• Problem details
Output all records precisely as written.
=== Section Start ===
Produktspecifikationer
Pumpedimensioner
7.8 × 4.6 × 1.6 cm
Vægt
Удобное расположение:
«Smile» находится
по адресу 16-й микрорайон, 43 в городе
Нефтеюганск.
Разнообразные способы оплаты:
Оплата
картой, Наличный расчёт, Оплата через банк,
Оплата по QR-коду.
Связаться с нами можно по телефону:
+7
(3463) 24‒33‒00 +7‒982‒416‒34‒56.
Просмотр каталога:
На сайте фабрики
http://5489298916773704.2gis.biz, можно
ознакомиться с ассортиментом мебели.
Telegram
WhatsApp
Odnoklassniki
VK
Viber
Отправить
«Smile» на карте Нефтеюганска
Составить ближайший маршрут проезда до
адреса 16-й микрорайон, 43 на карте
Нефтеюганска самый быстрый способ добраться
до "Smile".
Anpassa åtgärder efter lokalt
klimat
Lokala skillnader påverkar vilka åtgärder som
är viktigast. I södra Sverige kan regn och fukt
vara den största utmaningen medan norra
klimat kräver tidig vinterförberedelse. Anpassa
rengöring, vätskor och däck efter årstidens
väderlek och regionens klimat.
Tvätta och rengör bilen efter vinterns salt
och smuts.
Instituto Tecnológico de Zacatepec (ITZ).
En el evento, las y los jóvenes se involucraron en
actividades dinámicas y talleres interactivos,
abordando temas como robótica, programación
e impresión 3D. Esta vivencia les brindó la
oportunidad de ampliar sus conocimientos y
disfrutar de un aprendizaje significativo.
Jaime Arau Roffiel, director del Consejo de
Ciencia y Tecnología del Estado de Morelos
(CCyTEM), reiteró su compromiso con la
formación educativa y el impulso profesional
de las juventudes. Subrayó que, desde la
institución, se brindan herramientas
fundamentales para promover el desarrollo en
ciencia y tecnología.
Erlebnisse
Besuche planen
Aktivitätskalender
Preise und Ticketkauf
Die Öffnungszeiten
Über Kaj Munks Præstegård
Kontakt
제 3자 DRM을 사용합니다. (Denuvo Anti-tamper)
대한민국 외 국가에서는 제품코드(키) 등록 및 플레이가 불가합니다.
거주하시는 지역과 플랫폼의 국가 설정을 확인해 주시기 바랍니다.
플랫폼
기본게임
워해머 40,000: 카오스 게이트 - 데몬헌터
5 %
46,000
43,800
=== Section End ===
• Output of the exercise
Produktspecifikationer
Pumpedimensioner
7.8 × 4.6 × 1.6 cm
Vægt
Удобное расположение:
«Smile» находится
по адресу 16-й микрорайон, 43 в городе
Нефтеюганск.
Разнообразные способы оплаты:
Оплата
картой, Наличный расчёт, Оплата через банк,
Оплата по QR-коду.
Связаться с нами можно по телефону:
+7
(3463) 24‒33‒00 +7‒982‒416‒34‒56.
Просмотр каталога:
На сайте фабрики
http://5489298916773704.2gis.biz, можно
ознакомиться с ассортиментом мебели.
Telegram
WhatsApp
Odnoklassniki
VK
Viber
Отправить
«Smile» на карте Нефтеюганска
Составить ближайший маршрут проезда до
адреса 16-й микрорайон, 43 на карте
Нефтеюганска самый быстрый способ добраться
до "Smile".
Anpassa åtgärder efter lokalt
klimat
Lokala skillnader påverkar vilka åtgärder som
är viktigast. I södra Sverige kan regn och fukt
vara den största utmaningen medan norra
klimat kräver tidig vinterförberedelse. Anpassa
rengöring, vätskor och däck efter årstidens
väderlek och regionens klimat.
Tvätta och rengör bilen efter vinterns salt
och smuts.
Instituto Tecnológico de Zacatepec (ITZ).
En el evento, las y los jóvenes se involucraron en
actividades dinámicas y talleres interactivos,
abordando temas como robótica, programación
e impresión 3D. Esta vivencia les brindó la
oportunidad de ampliar sus conocimientos y
disfrutar de un aprendizaje significativo.
Jaime Arau Roffiel, director del Consejo de
Ciencia y Tecnología del Estado de Morelos
(CCyTEM), reiteró su compromiso con la
formación educativa y el impulso profesional
de las juventudes. Subrayó que, desde la
institución, se brindan herramientas
fundamentales para promover el desarrollo en
ciencia y tecnología.
Erlebnisse
Besuche planen
Aktivitätskalender
Preise und Ticketkauf
Die Öffnungszeiten
Über Kaj Munks Præstegård
Kontakt
제 3자 DRM을 사용합니다. (Denuvo Anti-tamper)
대한민국 외 국가에서는 제품코드(키) 등록 및 플레이가 불가합니다.
거주하시는 지역과 플랫폼의 국가 설정을 확인해 주시기 바랍니다.
플랫폼
기본게임
워해머 40,000: 카오스 게이트 - 데몬헌터
5 %
46,000
43,800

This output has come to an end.